Friday, December 17, 2010

Adventures in Rhythm: Oh Captain, My Captain. Captain Beefheart Is Dead.

With the above words my good friend JWR in Connecticut informed me that one of the most creative musicians of the last fifty years died today.

It's strange because during the past six months I've been going through a bit of a personal Beefheart revival, after not listening to his music for years. In April, for Vice magazine's 'fine art' issue, I proposed interviewing Don Van Vliet, who devoted himself to painting since he gave up music and being Captain Beefheart in the early 1980s, but one or more of the editors didn't like the idea. Or they just realized that it would have been impossible since Van Vliet lived somewhere in the Mojave Desert and virtually never granted interviews. When he did he conducted them by fax.

In the meantime I satisfied myself by finding live performances of Captain Beefheart and the Magic Band on YouTube. Among the best of these was a set of performances taped for French television in 1980 (one of which was featured on this blog recently), just before he stopped making music.

There are two funny things about these performances. One was that the Captain is much thinner than he was during his 1960s blues-ringleader days. Later I read that he just wanted to 'try out' being fat for awhile.

The other is that, as much as you have to thank French television for putting on so original an artist well after the height of his fame (whatever that means), you realize that they didn't really get it—in the way that I think the French have never exactly gotten American rock and roll. At the beginning of each song, a title appears on screen, and beneath that, in parentheses, "Van Vliet"—as if "Safe as Milk" was an old jazz standard composed by some Tin Pan Alley scratcher. After two songs, you kind of expect something other than "Van Vliet" to show up under the title of the next song, but I don't think Captain Beefheart ever felt compelled to do covers. The French station titles one song "Bat Chain Pullet," which clearly makes no sense, since the song is called "Bat Chain Puller."

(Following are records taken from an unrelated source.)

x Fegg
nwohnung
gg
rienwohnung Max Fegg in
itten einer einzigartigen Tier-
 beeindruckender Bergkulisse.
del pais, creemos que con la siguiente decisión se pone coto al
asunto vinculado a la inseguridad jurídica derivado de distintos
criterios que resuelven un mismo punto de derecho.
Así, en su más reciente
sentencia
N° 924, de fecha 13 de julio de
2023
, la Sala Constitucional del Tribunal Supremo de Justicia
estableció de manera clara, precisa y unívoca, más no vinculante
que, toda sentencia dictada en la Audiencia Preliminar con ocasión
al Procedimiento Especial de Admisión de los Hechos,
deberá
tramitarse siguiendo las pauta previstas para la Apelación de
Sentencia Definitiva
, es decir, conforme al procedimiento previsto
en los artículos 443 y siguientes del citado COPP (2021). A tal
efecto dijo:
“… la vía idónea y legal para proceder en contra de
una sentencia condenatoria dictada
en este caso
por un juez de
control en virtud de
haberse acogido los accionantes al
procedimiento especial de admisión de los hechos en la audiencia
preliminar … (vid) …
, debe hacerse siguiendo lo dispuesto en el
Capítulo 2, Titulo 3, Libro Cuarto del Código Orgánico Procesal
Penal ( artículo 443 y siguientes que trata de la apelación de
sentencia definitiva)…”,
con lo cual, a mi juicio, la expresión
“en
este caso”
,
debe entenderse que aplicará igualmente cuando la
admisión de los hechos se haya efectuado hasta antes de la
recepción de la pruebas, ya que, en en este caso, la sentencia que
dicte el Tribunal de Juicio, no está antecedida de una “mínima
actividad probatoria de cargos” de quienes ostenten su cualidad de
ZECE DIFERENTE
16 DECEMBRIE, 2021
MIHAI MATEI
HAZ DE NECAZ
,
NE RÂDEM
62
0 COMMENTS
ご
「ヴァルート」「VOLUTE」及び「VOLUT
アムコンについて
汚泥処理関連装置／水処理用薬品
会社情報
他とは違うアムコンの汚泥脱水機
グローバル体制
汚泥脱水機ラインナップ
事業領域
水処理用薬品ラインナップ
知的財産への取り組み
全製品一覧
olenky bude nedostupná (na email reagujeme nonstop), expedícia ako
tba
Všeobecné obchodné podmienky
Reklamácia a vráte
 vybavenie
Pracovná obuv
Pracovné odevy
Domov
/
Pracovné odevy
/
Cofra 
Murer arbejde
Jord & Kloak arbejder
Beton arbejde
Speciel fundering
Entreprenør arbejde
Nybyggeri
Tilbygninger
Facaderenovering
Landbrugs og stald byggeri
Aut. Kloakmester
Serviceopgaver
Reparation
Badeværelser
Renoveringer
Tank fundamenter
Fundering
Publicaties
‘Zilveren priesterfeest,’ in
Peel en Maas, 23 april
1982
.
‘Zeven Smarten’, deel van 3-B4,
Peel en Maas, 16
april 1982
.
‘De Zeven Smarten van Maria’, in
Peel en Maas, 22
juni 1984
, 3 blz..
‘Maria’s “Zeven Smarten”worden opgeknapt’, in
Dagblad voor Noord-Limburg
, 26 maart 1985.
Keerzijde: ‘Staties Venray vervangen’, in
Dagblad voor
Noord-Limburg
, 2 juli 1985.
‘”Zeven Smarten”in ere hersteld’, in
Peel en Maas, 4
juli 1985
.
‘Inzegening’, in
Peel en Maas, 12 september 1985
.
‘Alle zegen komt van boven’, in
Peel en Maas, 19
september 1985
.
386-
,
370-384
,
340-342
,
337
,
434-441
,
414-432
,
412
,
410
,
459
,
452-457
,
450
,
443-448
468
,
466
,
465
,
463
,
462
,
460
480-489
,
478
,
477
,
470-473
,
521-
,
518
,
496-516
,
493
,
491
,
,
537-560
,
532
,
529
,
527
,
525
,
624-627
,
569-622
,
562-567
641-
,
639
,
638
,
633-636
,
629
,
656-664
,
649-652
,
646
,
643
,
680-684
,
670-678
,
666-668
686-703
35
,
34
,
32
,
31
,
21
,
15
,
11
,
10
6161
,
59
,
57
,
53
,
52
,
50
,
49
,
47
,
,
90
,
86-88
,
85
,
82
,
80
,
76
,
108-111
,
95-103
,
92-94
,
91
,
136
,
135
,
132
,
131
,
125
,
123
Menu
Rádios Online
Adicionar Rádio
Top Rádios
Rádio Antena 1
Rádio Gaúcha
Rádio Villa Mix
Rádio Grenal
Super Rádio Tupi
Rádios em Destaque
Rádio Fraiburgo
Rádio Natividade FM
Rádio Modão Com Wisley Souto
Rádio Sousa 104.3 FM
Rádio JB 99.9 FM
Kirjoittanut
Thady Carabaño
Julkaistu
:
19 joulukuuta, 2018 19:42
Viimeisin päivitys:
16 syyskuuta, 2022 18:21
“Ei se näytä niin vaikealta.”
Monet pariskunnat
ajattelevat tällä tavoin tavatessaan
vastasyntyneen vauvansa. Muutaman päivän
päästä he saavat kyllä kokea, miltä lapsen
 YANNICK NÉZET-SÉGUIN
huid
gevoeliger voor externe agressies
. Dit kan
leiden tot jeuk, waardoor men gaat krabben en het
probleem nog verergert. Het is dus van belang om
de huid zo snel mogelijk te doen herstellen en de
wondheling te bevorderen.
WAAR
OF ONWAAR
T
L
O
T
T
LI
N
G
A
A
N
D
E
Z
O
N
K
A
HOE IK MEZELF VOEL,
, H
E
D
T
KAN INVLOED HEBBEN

But the best thing about these performances is that Beefheart has thrown off the warped blues trappings of his 60s and 70s bands, and actually sounds more unique than before. Even more you realize he never queued his musicians. The violent stops and starts no longer sound random—though they never were—and are now simply shocking.

So long, shiny beast of thought.

1 comment:

  1. I think the death of a performer rattles us most because it most confronts us with our own mortality. Non-performers—-writers and visual artists—-spend their lives funneling themselves into artifacts, as if to prepare for when they will be already dead. When a performer dies, we see how inadequately the artifacts one leaves behind measure a life.